Heterodisca scardamiata

Scientific classification
- Domain: Eukaryota
- Kingdom: Animalia
- Phylum: Arthropoda
- Class: Insecta
- Order: Lepidoptera
- Family: Geometridae
- Genus: Heterodisca
- Species: H. scardamiata
- Binomial name: Heterodisca scardamiata Warren, 1896
- Synonyms: Heterodisca flavimacula Prout, 1929

= Heterodisca scardamiata =

- Authority: Warren, 1896
- Synonyms: Heterodisca flavimacula Prout, 1929

Species of moth

Heterodisca scardamiata is a moth in the family Geometridae. It is endemic to Indonesian New Guinea.

== Appearance ==
This species has two distinct male and female patterns. Males of the species are really light with small lines crossing through their wings like a strikethrough.

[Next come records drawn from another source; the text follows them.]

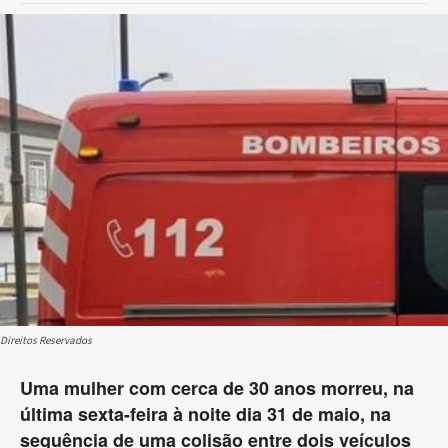
Direitos Reservados
Uma mulher com cerca de 30 anos morreu, na
última sexta-feira à noite dia 31 de maio, na
sequência de uma colisão entre dois veículos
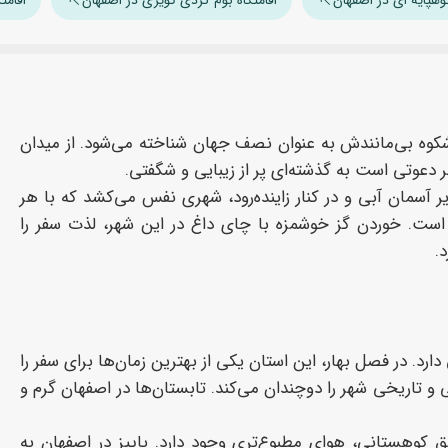
 شکوه بی‌مانندش به عنوان نصف جهان شناخته می‌شود. از میدان
ر دعوتی است به گذشته‌ای پر از زیبایی و شگفتی.
 آسمان آبی و در کنار زاینده‌رود، شهری نفس می‌کشد که با هر
ه است. خوردن گز خوشمزه با چای داغ در این شهر، لذت سفر را
.
. در فصل بهار، این استان یکی از بهترین زمان‌ها برای سفر را
 و تاریخی شهر را دوچندان می‌کند. تابستان‌ها در اصفهان گرم و
وهستانی، هوای مطبوع‌تری وجود دارد. پاییز در اصفهان به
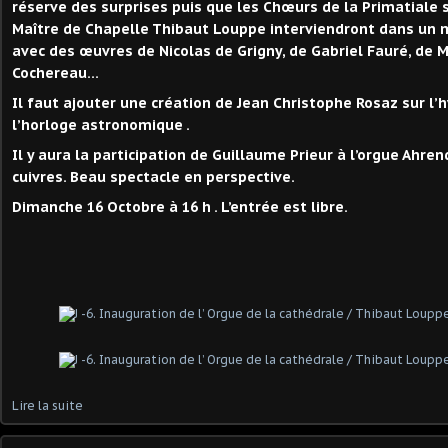
réserve des surprises puis que les Chœurs de la Primatiale s
Maître de Chapelle Thibaut Louppe interviendront dans un
avec des œuvres de Nicolas de Grigny, de Gabriel Fauré, de M
Cochereau…
Il faut ajouter une création de Jean Christophe Rosaz sur l
l’horloge astronomique .
Il y aura la participation de Guillaume Prieur à l’orgue Ahr
cuivres. Beau spectacle en perspective.
Dimanche 16 Octobre à 16 h . L’entrée est libre.
Lire la suite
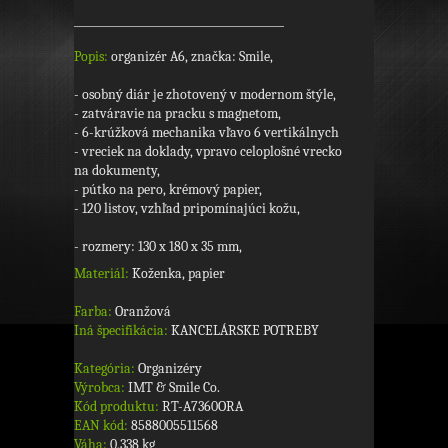
Popis:
organizér A6, značka: Smile,
- osobný diár je zhotovený v modernom štýle,
- zatváravie na pracku s magnetom,
- 6-krúžková mechanika vľavo 6 vertikálnych
- vreciek na doklady, vpravo celoplošné vrecko
na dokumenty,
- pútko na pero, krémový papier,
- 120 listov, vzhľad pripomínajúci kožu,
- rozmery: 130 x 180 x 35 mm,
Materiál:
Koženka, papier
Farba:
Oranžová
Iná špecifikácia:
KANCELÁRSKE POTREBY
Kategória:
Organizéry
Výrobca:
IMT & Smile Co.
Kód produktu:
RT-A7360ORA
EAN kód:
8588005511568
Váha:
0,338 kg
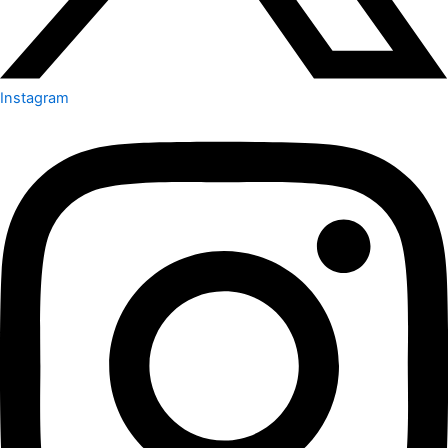
Instagram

These are the same in the females but the females instead of light grey of the males for the lines have dark black stark lines. males of the species do not have clear fringing as females which are very lightly fringed 6 times on each wing towards the bottom. The wings have hairy tips. overall coloration of this species is orange but in females it starts to go into a dusting of brown. there are 4 spots near the edge of the bottom wings and two eyespots on the outside of the wings on the females. the males have faint eyespots on their wings and erratic speckling towards the bottom.

== Records ==
There are two records on the internet of live specimens both female.

There are also very few dead specimens of males and many female specimens. this suggests males are less common.